Transcribed page contents:
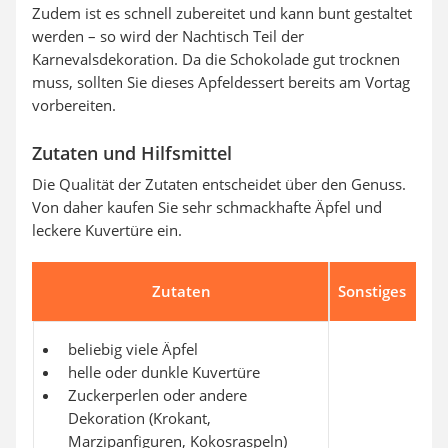
Zudem ist es schnell zubereitet und kann bunt gestaltet
werden – so wird der Nachtisch Teil der
Karnevalsdekoration. Da die Schokolade gut trocknen
muss, sollten Sie dieses Apfeldessert bereits am Vortag
vorbereiten.
Zutaten und Hilfsmittel
Die Qualität der Zutaten entscheidet über den Genuss.
Von daher kaufen Sie sehr schmackhafte Äpfel und
leckere Kuvertüre ein.
Zutaten
Sonstiges
beliebig viele Äpfel
helle oder dunkle Kuvertüre
Zuckerperlen oder andere
Dekoration (Krokant,
Marzipanfiguren, Kokosraspeln)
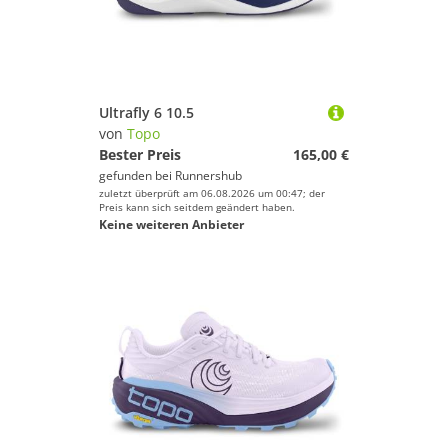
Ultrafly 6 10.5
von
Topo
Bester Preis
165,00 €
gefunden bei
Runnershub
zuletzt überprüft am 06.08.2026 um 00:47; der
Preis kann sich seitdem geändert haben.
Keine weiteren Anbieter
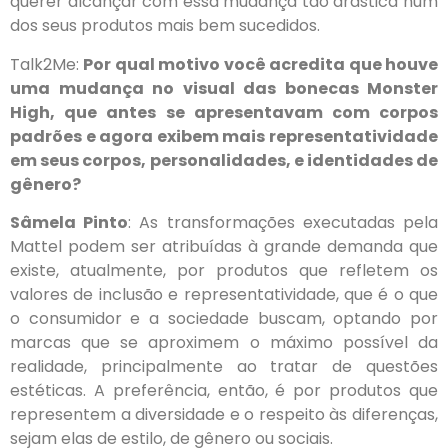
querer alcançar com essa mudança tão drástica num
dos seus produtos mais bem sucedidos.
Talk2Me:
Por qual motivo você acredita que houve
uma mudança no visual das bonecas Monster
High, que antes se apresentavam com corpos
padrões e agora exibem mais representatividade
em seus corpos, personalidades, e identidades de
gênero?
Sâmela Pinto
: As transformações executadas pela
Mattel podem ser atribuídas à grande demanda que
existe, atualmente, por produtos que refletem os
valores de inclusão e representatividade, que é o que
o consumidor e a sociedade buscam, optando por
marcas que se aproximem o máximo possível da
realidade, principalmente ao tratar de questões
estéticas. A preferência, então, é por produtos que
representem a diversidade e o respeito às diferenças,
sejam elas de estilo, de gênero ou sociais.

▶ **Exercise goal**
Transcribe exactly and only the lines from the top of the records through the line containing "Por qual motivo você acredita que houve", inclusive, and do not copy the pictures.

▶ **Result**
Zudem ist es schnell zubereitet und kann bunt gestaltet
werden – so wird der Nachtisch Teil der
Karnevalsdekoration. Da die Schokolade gut trocknen
muss, sollten Sie dieses Apfeldessert bereits am Vortag
vorbereiten.
Zutaten und Hilfsmittel
Die Qualität der Zutaten entscheidet über den Genuss.
Von daher kaufen Sie sehr schmackhafte Äpfel und
leckere Kuvertüre ein.
Zutaten
Sonstiges
beliebig viele Äpfel
helle oder dunkle Kuvertüre
Zuckerperlen oder andere
Dekoration (Krokant,
Marzipanfiguren, Kokosraspeln)
Ultrafly 6 10.5
von
Topo
Bester Preis
165,00 €
gefunden bei
Runnershub
zuletzt überprüft am 06.08.2026 um 00:47; der
Preis kann sich seitdem geändert haben.
Keine weiteren Anbieter
querer alcançar com essa mudança tão drástica num
dos seus produtos mais bem sucedidos.
Talk2Me:
Por qual motivo você acredita que houve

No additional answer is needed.